Detection 2D

This article goes through the 2D detection methods covered in OD. Specifically, it covers the classes - od::g2d::ODHOGDetector through a tutorial.

2D detection methods are performed by the classes Detector2D. They accept a SceneImage and performs detection/recognition on them. Currently Detector2Ds are classified into g2d and l2d namespaces. g2d covers detection methods which uses global 2D features (like HOG/Cascade) while l2d covers detection methods which uses local 2D features (like SIFT/SURF/ORB) for detection/recognition. Different 2D detectors that are available currently: od::g2d::ODHOGDetector, od::g2d::ODCascadeDetector, od::g2d::ODFaceRecognizer, od::l2d::ODCADRecognizer2DLocal

HOG feature based detection

HOGDetector is a HOG feature based linear classifier. It accepts an image (od::ODSceneImage), computes its HOG feature (in a multiscale mannar for detectOmni() and a single descriptor from the resized image for detect()), runs a linear SVM obtained either by HOGTrainer through training or some default ones (from OpenCV), and informs if the classifier is true thereby providing detection.

A complete example including training is provided in examples/objectdetector/od_hog_train.cpp. For positive and negetive example get the data from the INRIA human dataset: http://pascal.inrialpes.fr/data/human/.

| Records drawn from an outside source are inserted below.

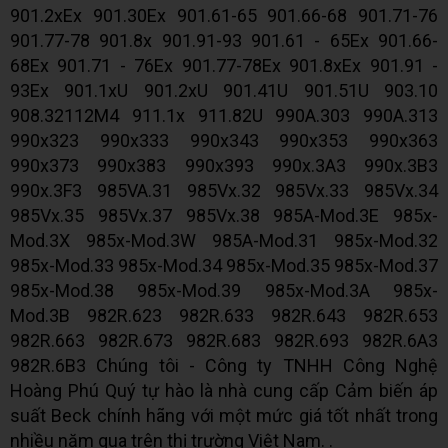
901.2xEx 901.30Ex 901.61-65 901.66-68 901.71-76
901.77-78 901.8x 901.91-93 901.61 - 65Ex 901.66-
68Ex 901.71 - 76Ex 901.77-78Ex 901.8xEx 901.91 -
93Ex 901.1xU 901.2xU 901.41U 901.51U 903.10
908.32112M4 911.1x 911.82U 990A.303 990A.313
990x323 990x333 990x343 990x353 990x363
990x373 990x383 990x393 990x.3A3 990x.3B3
990x.3F3 985VA.31 985Vx.32 985Vx.33 985Vx.34
985Vx.35 985Vx.37 985Vx.38 985A-Mod.3E 985x-
Mod.3X 985x-Mod.3W 985A-Mod.31 985x-Mod.32
985x-Mod.33 985x-Mod.34 985x-Mod.35 985x-Mod.37
985x-Mod.38 985x-Mod.39 985x-Mod.3A 985x-
Mod.3B 982R.623 982R.633 982R.643 982R.653
982R.663 982R.673 982R.683 982R.693 982R.6A3
982R.6B3 Chúng tôi - Công ty TNHH Công Nghệ
Hoàng Phú Quý tự hào là nhà cung cấp Cảm biến áp
suất Beck chính hãng với một mức giá tốt nhất trong
nhiều năm qua trên thị trường Việt Nam. .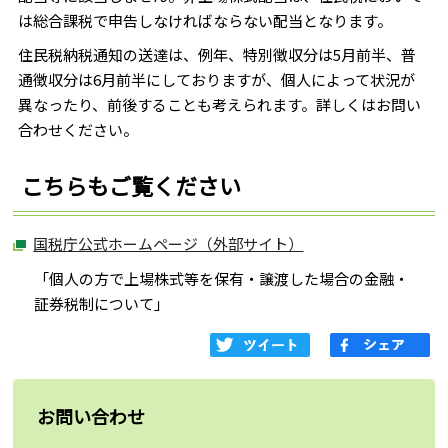
は総合課税で申告しなければならない配当となります。
住民税納税通知の送達は、例年、特別徴収分は5月前半、普
通徴収分は6月前半にしておりますが、個人によって状況が
異なったり、前後することも考えられます。詳しくはお問い
合わせください。
こちらもご覧ください
国税庁公式ホームページ（外部サイト）
「個人の方で上場株式等を保有・譲渡した場合の金融・
証券税制について」
お問い合わせ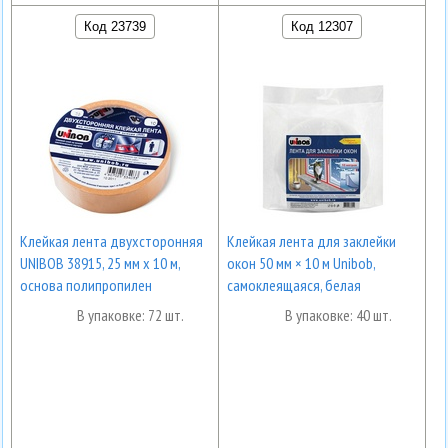
Код 23739
Код 12307
Клейкая лента двухсторонняя
Клейкая лента для заклейки
UNIBOB 38915, 25 мм х 10 м,
окон 50 мм × 10 м Unibob,
основа полипропилен
самоклеящаяся, белая
В упаковке: 72 шт.
В упаковке: 40 шт.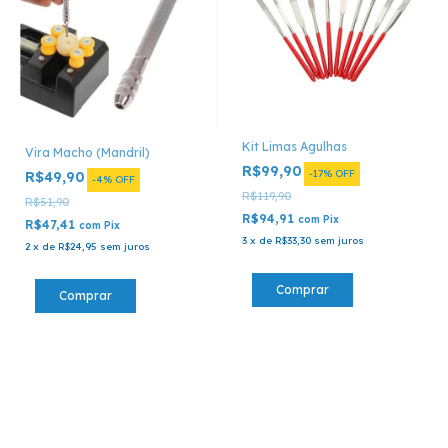
Kit Limas Agulhas
Vira Macho (Mandril)
R$99,90
-
17
%
OFF
R$49,90
-
4
%
OFF
R$119,90
R$51,90
R$94,91
com
Pix
R$47,41
com
Pix
3
x
de
R$33,30
sem juros
2
x
de
R$24,95
sem juros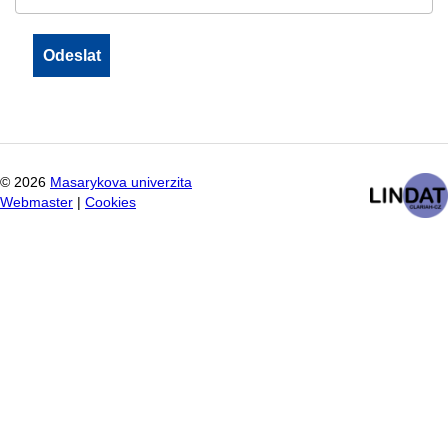
©
2026
Masarykova univerzita
Webmaster
|
Cookies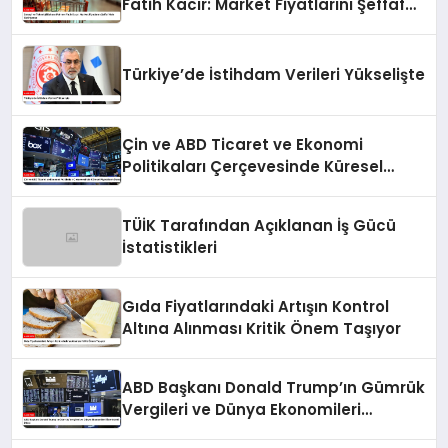
Fatih Kacır: Market Fiyatlarını Şeffaf
Hale Getiriyoruz
Türkiye’de İstihdam Verileri Yükselişte
Çin ve ABD Ticaret ve Ekonomi
Politikaları Çerçevesinde Küresel
Piyasaların Durumu
TÜİK Tarafından Açıklanan İş Gücü
İstatistikleri
Gıda Fiyatlarındaki Artışın Kontrol
Altına Alınması Kritik Önem Taşıyor
ABD Başkanı Donald Trump’ın Gümrük
Vergileri ve Dünya Ekonomileri
Üzerindeki Etkisi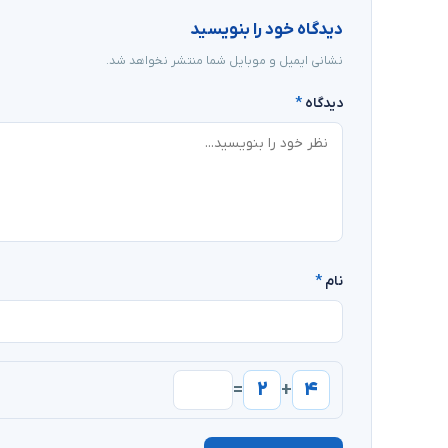
دیدگاه خود را بنویسید
نشانی ایمیل و موبایل شما منتشر نخواهد شد.
دیدگاه
*
نام
*
۲
۴
=
+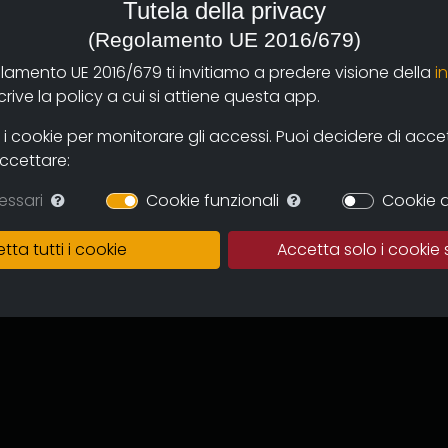
Tutela della privacy
(Regolamento UE 2016/679)
olamento UE 2016/679 ti invitiamo a predere visione della
i
ive la policy a cui si attiene questa app.
 cookie per monitorare gli accessi. Puoi decidere di accetta
accettare:
hree of them decide to
essari
Cookie funzionali
Cookie d
arts a journey to discover
agnosed and medical
tta tutti i cookie
Accetta solo i cookie 
ng kids and grown ups.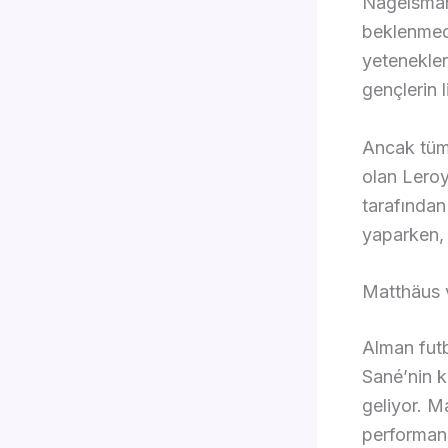
Nagelsmann
beklenmedi
yetenekler
gençlerin l
Ancak tüm 
olan Leroy
tarafından
yaparken, 
Matthäus 
Alman futb
Sané’nin k
geliyor. M
performans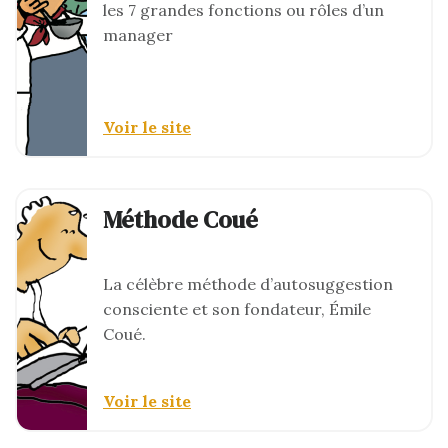
les 7 grandes fonctions ou rôles d’un
manager
Voir le site
Méthode Coué
La célèbre méthode d’autosuggestion
consciente et son fondateur, Émile
Coué.
Voir le site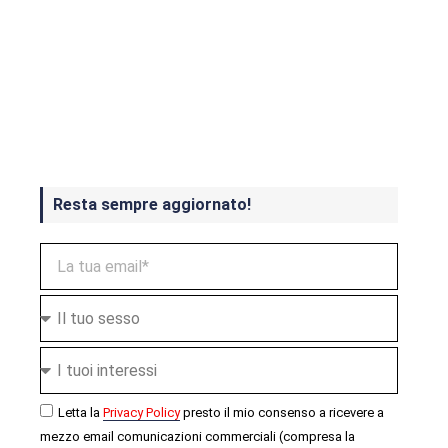
Crash Bandicoot 4 in uscita a
ottobre
Resta sempre aggiornato!
Letta la
Privacy Policy
presto il mio consenso a ricevere a
mezzo email comunicazioni commerciali (compresa la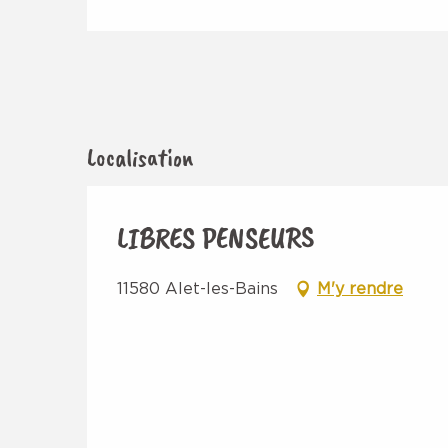
Localisation
LIBRES PENSEURS
11580 Alet-les-Bains
M'y rendre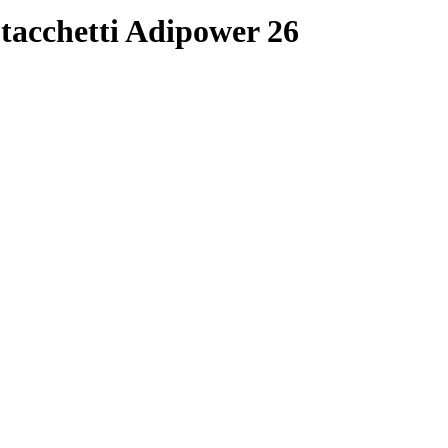
 tacchetti Adipower 26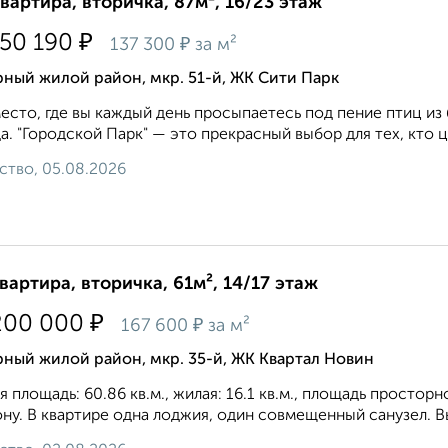
квартира, вторичка, 87м², 16/23 этаж
₽
950 190
₽
137 300
за м²
ный жилой район, мкр. 51-й, ЖК Сити Парк
есто, где вы каждый день просыпаетесь под пение птиц из
а. "Городской Парк" — это прекрасный выбор для тех, кто це
ство, 05.08.2026
квартира, вторичка, 61м², 14/17 этаж
₽
200 000
₽
167 600
за м²
ный жилой район, мкр. 35-й, ЖК Квартал Новин
 площадь: 60.86 кв.м., жилая: 16.1 кв.м., площадь просторн
ну. В квартире одна лоджия, один совмещенный санузел. Выс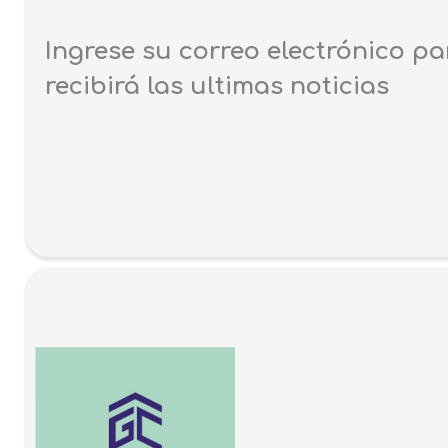
Ingrese su correo electrónico pa
recibirá las ultimas noticias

In this tutorial we will go through a more complete application in present in examples/apps/global2D/od_multihog_app.cpp. The code is provided here verbatime:

/** \brief Example of the usage of HOG detector
   *
   * \author Kripasindhu Sarkar
   *
   */
#include "detectors/global2D/detection/ODHOGDetector.h"
#include "common/utils/ODFrameGenerator.h"
#include "common/pipeline/ObjectDetector.h"
#include "common/pipeline/ODDetection.h"
using namespace od;
using namespace std;
cv::Size sizesingle(640, 480);
int main(int argc, char *argv[])
{
  std::string trained_data_dir(argv[1]), input_video(argv[2]), output_video = "output.avi";
  if (argc > 3) output_video = argv[3];
  //get 3 detectors of different types
  vector<string> messages; messages.push_back("Original");
  vector<g2d::ODHOGDetector*> detectors;
  g2d::ODHOGDetector *detector1 = new g2d::ODHOGDetector; //
  messages.push_back("OpenCV Default People"); detectors.push_back(detector1);
  g2d::ODHOGDetector *detector2 = new g2d::ODHOGDetector; detector2->setSvmtype(g2d::ODHOGDetector::OD_DAIMLER_PEOPLE);
  messages.push_back("OpenCV Daimler People"); detectors.push_back(detector2);
  g2d::ODHOGDetector *detector3 = new g2d::ODHOGDetector(trained_data_dir);
  messages.push_back("Custom HOG from trained data"); detectors.push_back(detector3);
  //init all detectors
  for (int i = 0; i < detectors.size(); i++) detectors[i]->init();
  //get scenes
  od::ODFrameGenerator<od::ODSceneImage, od::GENERATOR_TYPE_DEVICE> frameGenerator(input_video); 
  cv::VideoWriter videoWriter(output_video, CV_FOURCC('M','J','P','G'), 25, sizesingle * 2, true);
  //GUI
  cv::namedWindow("Overlay", cv::WINDOW_NORMAL);
  while(frameGenerator.isValid() && cv::waitKey(33) != 27)
  {
    od::ODSceneImage * scene = frameGenerator.getNextFrame();
    vector<cv::Mat> images_to_show;
    images_to_show.push_back(scene->getCVImage()); //push the first image
    //detect 3 times
    for (int i = 0; i < detectors.size(); i++)
    {
      ODDetections2D *detections =  detectors[i]->detectOmni(scene);
      if(detections->size() > 0)
        images_to_show.push_back(detections->renderMetainfo(*scene).getCVImage());
      else images_to_show.push_back(scene->getCVImage());
    }
    cv::Mat multiimage = makeCanvasMultiImages(images_to_show, sizesingle, messages);
    cv::imshow("Overlay", multiimage);
    videoWriter << multiimage;
    delete scene;
  }
  return 0;
}

Data

This app compares the results of HOG based detection with three different trained classifiers. For this app you need a pre-trained hog descriptor in your trained_data directory. You can either train as in examples/objectdetector/od_hog_train.cpp, or get the OD pre-trained data from the Data Repository.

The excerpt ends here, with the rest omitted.